The effects of Sutaehwan-Gami on menopausal symptoms induced by ovariectomy in rats

Affiliations

The effects of Sutaehwan-Gami on menopausal symptoms induced by ovariectomy in rats

Dong-Il Kim et al. BMC Complement Altern Med. .

Abstract

Background: This study was undertaken to evaluate the beneficial effects of a modified prescription of Sutaehwan named Sutaehwan-Gami (SG), created by adding Rhizoma dioscoreae and Carthami semen to Sutaehwan, on menopausal symptoms.

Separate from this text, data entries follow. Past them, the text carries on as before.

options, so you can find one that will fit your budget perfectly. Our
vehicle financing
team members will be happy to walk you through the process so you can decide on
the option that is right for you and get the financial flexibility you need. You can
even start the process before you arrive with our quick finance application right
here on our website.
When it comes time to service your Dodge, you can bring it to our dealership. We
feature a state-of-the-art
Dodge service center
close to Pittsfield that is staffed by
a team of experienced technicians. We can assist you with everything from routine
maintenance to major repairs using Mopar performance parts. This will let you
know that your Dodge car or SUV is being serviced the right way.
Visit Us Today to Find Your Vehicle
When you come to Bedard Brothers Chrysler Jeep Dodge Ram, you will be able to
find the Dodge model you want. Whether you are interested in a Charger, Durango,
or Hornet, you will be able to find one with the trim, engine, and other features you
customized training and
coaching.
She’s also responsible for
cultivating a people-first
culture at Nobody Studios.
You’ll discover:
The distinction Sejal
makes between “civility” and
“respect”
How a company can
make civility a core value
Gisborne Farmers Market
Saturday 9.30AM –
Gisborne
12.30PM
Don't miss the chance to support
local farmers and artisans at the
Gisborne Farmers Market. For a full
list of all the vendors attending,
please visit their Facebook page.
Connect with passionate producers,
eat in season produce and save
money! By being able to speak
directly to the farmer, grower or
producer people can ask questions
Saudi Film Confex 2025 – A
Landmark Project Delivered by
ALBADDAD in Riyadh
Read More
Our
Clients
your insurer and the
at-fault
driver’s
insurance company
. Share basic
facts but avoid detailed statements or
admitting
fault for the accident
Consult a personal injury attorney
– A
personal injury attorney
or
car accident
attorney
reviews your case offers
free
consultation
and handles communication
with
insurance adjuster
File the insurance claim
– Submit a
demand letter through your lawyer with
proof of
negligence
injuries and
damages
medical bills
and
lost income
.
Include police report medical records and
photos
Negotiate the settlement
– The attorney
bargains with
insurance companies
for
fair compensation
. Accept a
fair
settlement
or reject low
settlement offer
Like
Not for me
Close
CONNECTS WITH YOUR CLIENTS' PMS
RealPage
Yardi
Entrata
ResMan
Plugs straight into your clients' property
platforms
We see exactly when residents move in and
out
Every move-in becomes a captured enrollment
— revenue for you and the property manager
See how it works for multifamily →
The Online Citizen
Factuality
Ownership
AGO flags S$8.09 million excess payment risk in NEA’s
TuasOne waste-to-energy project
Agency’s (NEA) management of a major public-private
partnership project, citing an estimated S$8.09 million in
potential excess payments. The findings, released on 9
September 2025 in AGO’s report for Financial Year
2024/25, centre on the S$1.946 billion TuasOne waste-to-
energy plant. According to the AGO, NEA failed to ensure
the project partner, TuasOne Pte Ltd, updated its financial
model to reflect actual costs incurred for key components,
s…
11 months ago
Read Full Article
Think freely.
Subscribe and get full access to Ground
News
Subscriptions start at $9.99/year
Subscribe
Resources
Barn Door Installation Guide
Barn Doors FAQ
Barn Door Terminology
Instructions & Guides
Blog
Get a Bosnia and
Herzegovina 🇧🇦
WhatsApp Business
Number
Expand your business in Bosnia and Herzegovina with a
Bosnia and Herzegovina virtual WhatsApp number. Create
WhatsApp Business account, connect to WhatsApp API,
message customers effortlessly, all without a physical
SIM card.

Methods: To evaluate the estrogenic effect of SG, we first examined estrogen receptor (ER) activation by SG treatment in breast adenocarcinoma cells and confirmed the estrogenic effect of SG in vivo ovariectomized rats. The animals were randomized into four groups: Sham operated group (Sham), saline treated ovariectomized group (OVX), SG treated group (SG) and raloxifene treated group (RLX). Animals were provided with SG at a dose of 500 mg/kg bw/day and RLX at a dose of 5.4 mg/kg bw/day with standard rat pellets for 3 months.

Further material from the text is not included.